Another important resource of biological and
biomedical ontologies is the OBO Foundry.
In contrast to the NCBO Bioportal,
which has a very open policy in allowing developers to deposit their ontologies,
the OBO Foundry takes a much more selective approach.
OBO Foundry ontologies have to comply with Foundry principles.
Including design decisions, naming conventions and
the use of certain upper level ontologies.
New ontologies are typically admitted as OBO Foundry candidate anthologies and only
after a thorough review process can they be promoted to OBO Foundry ontologies.
One of the goal of the OBO Foundry is to promote the collection of compatible, and
non-overlapping biological and biomedical ontologies.
The OBO Foundry is a good starting point to research existing biological and
biomedical ontologies.
Another important resource of biological and biomedical ontologies
is the EBI Ontology Lookup Service at the European Bioinformatics Institute.
The EBI Ontology Lookup Service provides a centralized query interface for
almost 100 ontologies.
During the last section of this lecture,
I want to briefly introduce the LINCS metadata standards.

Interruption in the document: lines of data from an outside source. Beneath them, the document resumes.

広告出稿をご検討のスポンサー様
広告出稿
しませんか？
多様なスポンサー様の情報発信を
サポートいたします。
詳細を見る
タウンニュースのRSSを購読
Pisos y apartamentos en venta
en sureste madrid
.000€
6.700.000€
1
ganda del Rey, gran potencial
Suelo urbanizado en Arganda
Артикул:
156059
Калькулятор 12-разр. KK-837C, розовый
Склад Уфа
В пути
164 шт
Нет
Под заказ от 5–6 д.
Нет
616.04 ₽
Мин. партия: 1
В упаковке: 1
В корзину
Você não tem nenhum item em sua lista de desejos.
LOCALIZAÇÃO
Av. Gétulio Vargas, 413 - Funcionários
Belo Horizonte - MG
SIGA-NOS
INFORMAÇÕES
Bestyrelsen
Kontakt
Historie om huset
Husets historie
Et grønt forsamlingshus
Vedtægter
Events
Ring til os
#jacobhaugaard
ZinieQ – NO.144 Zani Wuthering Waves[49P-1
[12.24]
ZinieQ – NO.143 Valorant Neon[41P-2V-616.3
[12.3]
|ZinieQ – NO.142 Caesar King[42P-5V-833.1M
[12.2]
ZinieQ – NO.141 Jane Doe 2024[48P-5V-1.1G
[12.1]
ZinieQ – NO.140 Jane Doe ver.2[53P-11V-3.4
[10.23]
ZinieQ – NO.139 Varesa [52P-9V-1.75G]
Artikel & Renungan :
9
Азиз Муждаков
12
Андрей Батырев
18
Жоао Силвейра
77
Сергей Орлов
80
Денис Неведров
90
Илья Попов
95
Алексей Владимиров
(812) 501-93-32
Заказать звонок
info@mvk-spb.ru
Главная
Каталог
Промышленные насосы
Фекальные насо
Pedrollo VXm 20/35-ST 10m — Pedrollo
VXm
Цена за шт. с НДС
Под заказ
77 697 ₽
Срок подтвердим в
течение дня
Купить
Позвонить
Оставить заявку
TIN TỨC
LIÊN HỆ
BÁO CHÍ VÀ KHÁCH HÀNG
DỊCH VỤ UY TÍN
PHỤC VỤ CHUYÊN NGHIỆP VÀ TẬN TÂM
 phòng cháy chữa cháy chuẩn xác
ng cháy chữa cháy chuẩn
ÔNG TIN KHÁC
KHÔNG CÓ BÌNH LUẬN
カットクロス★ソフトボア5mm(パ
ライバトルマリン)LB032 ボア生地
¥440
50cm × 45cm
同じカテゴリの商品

Recall that LINCS signatures have three primary dimensions.
The first dimension is the biological model system.
LINCS by logical model systems include proliferating immortalised cell lines,
primary cells and use pure reportant stem cells and differentiated cells.
Another dimension is the perturbation of the model system.
LINCS perturbagens include small molecules, RNAis, proteins and
other reagents.
The third dimension of LINC signatures are the molecular entities and
cellular features that are detected unquantified in an assay.